VATICAN: Pope Francis pays tribute to Nelson Mandela, greatly acknowledging his efforts for a peaceful transition from white-minority rule in the 1990s.
Pope Francis on Friday December 6, paid tribute to Nelson Mandela expressing his expectation that the deceased President’s paradigm will encourage generations of South Africans to put justice and common good at the centre of their political ambitions. Mr. Mandela was an amateur boxer and the winner of the Nobel Peace Prize in 1993, rose from poverty and gloom to crush the white minority rule of apartheid and became the president of South Africa. Known now to everyone everywhere: one of the best men of a bad century he fills four or five shelves of world biography. He had been receiving intensive medical care at home for a lung infection after spending three months in hospital. Announcing the sad news on South African national TV, President Jacob Zuma said Mr Mandela was at peace. “Our nation has lost its greatest son,” Mr Zuma said.

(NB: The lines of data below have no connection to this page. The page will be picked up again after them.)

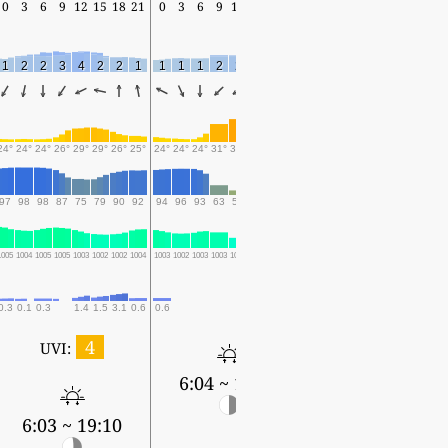
0
3
6
9
12
15
18
21
0
3
6
9
12
15
18
21
0
3
6
9
12
15
18
1
2
2
3
4
2
2
1
1
1
1
2
2
1
1
2
1
1
1
2
2
1
2
24°
24°
24°
26°
29°
29°
26°
25°
24°
24°
24°
31°
33°
33°
28°
26°
25°
25°
28°
33°
36°
33°
29°
97
98
98
87
75
79
90
92
94
96
93
63
52
53
71
80
87
87
77
56
47
62
73
1005
1004
1005
1005
1003
1002
1002
1004
1003
1002
1003
1003
1000
999
1000
1002
1000
1000
1001
1000
998
996
998
0.3
0.1
0.3
1.4
1.5
3.1
0.6
0.6
0.3
4
UVI:
6:04 ~ 19:09
6:04 ~ 19:09
6:03 ~ 19:10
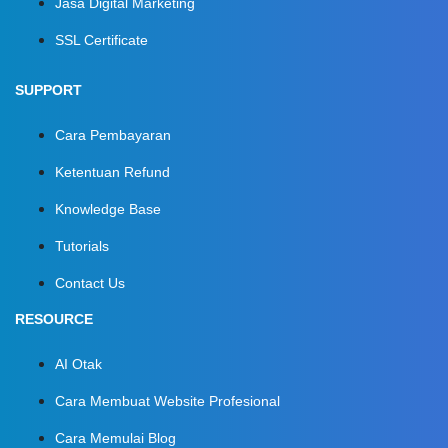
Jasa Digital Marketing
SSL Certificate
SUPPORT
Cara Pembayaran
Ketentuan Refund
Knowledge Base
Tutorials
Contact Us
RESOURCE
AI Otak
Cara Membuat Website Profesional
Cara Memulai Blog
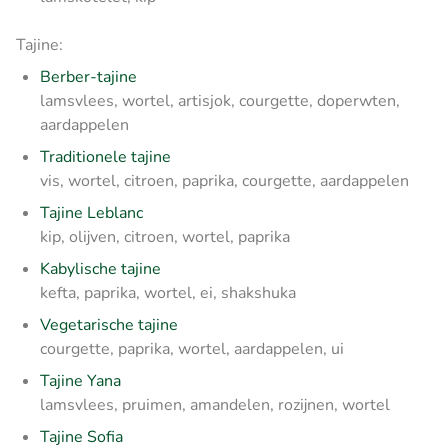
Tajine:
Berber-tajine
lamsvlees, wortel, artisjok, courgette, doperwten,
aardappelen
Traditionele tajine
vis, wortel, citroen, paprika, courgette, aardappelen
Tajine Leblanc
kip, olijven, citroen, wortel, paprika
Kabylische tajine
kefta, paprika, wortel, ei, shakshuka
Vegetarische tajine
courgette, paprika, wortel, aardappelen, ui
Tajine Yana
lamsvlees, pruimen, amandelen, rozijnen, wortel
Tajine Sofia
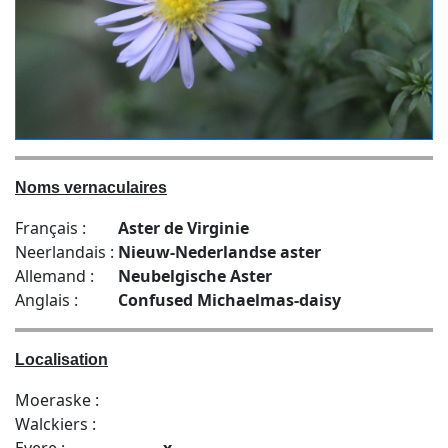
Noms vernaculaires
Français :
Aster de Virginie
Neerlandais :
Nieuw-Nederlandse aster
Allemand :
Neubelgische Aster
Anglais :
Confused Michaelmas-daisy
Localisation
Moeraske :
Walckiers :
Evere :
x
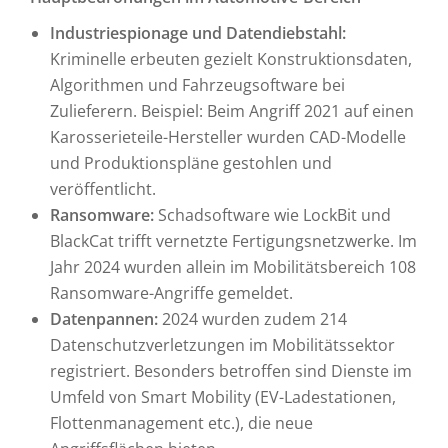
Industriespionage und Datendiebstahl:
Kriminelle erbeuten gezielt Konstruktionsdaten,
Algorithmen und Fahrzeugsoftware bei
Zulieferern. Beispiel: Beim Angriff 2021 auf einen
Karosserieteile-Hersteller wurden CAD-Modelle
und Produktionspläne gestohlen und
veröffentlicht.
Ransomware:
Schadsoftware wie LockBit und
BlackCat trifft vernetzte Fertigungsnetzwerke. Im
Jahr 2024 wurden allein im Mobilitätsbereich 108
Ransomware-Angriffe gemeldet.
Datenpannen:
2024 wurden zudem 214
Datenschutzverletzungen im Mobilitätssektor
registriert. Besonders betroffen sind Dienste im
Umfeld von Smart Mobility (EV-Ladestationen,
Flottenmanagement etc.), die neue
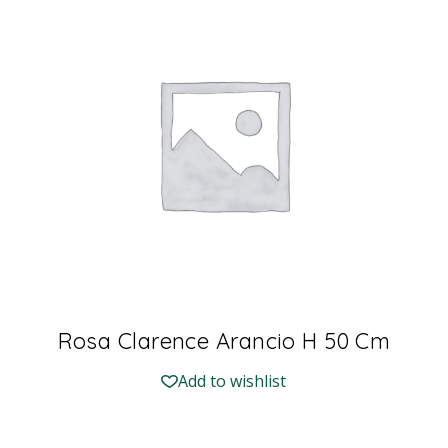
Rosa Clarence Arancio H 50 Cm
Add to wishlist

The Pope’s words came in a telegramme of commiseration that he sent to the South African President, Jacob Zuma. The full text of the telegramme is as below:
It was with sadness that I learned of the death of former President Nelson Mandela, and I send prayerful condolences to all the Mandela family, to the members of the Government and to all the people of South Africa. In commending the soul of the deceased to the infinite mercy of Almighty God, I ask the Lord to console and strengthen all who mourn his loss. Paying tribute to the steadfast commitment shown by Nelson Mandela in promoting the human dignity of all the nation’s citizens and in forging a new South Africa built on the firm foundations of non-violence, reconciliation and truth, I pray that the late President’s example will inspire generations of South Africans to put justice and the common good at the forefront of their political aspirations. With these sentiments, I invoke upon all the people of South Africa divine gifts of peace and prosperity.